Simplify vector_norm() by eliminating special cases in the main loop (GH-9006)

The *max* value is no longer treated as a special case in the main loop. Besides making the main loop simpler and branchless, this also lets us relax the input restriction of *vec* to contain only non-negative values.
2018-08-31 11:22:13 -07:00 · 2018-08-31 11:22:13 -07:00 · 745c0f3980
parent aada63b20e
commit 745c0f3980
1 changed files with 18 additions and 22 deletions
--- a/Modules/mathmodule.c
+++ b/Modules/mathmodule.c
@ -2032,14 +2032,14 @@ math_fmod_impl(PyObject *module, double x, double y)
 }

 /*
-Given an *n* length *vec* of non-negative values
-where *max* is the largest value in the vector, compute:
+Given an *n* length *vec* of values and a value *max*, compute:

    max * sqrt(sum((x / max) ** 2 for x in vec))

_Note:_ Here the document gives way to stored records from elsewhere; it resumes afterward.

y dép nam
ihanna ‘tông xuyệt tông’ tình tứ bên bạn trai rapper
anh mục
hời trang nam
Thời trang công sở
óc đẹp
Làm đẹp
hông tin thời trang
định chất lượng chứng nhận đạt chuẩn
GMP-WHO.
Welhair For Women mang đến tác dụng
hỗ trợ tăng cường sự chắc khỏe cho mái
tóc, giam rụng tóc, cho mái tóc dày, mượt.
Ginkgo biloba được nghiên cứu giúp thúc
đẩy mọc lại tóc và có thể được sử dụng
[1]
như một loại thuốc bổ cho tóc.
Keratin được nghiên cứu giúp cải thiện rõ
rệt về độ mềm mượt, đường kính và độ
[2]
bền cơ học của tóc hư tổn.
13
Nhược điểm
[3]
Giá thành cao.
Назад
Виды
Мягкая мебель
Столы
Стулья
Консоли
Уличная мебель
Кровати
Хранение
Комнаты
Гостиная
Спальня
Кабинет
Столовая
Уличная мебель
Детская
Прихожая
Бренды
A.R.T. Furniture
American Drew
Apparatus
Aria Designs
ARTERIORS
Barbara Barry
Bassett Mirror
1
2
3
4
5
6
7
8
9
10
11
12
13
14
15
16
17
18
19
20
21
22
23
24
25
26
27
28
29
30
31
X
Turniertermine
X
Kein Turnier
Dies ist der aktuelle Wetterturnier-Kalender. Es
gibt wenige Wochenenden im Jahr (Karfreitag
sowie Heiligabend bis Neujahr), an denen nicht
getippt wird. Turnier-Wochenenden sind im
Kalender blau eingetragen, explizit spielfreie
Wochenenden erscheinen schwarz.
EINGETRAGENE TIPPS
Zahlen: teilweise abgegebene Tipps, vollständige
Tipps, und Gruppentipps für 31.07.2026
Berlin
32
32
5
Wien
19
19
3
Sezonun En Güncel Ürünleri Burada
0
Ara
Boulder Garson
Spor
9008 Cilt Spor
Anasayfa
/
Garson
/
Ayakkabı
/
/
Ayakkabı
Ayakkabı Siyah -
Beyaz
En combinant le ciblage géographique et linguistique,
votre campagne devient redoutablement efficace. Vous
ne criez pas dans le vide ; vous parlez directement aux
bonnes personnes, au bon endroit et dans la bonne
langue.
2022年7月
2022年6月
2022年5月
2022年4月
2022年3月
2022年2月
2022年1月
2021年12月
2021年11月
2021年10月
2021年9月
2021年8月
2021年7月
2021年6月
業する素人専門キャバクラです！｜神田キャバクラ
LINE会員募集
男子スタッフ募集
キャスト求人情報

-The value of the *max* variable must be present in *vec*
-or should equal to 0.0 when n==0.  Likewise, *max* will
-be INF if an infinity is present in the vec.
+The value of the *max* variable must be non-negative and
+at least equal to the absolute value of the largest magnitude
+entry in the vector.  If n==0, then *max* should be 0.0.
+If an infinity is present in the vec, *max* should be INF.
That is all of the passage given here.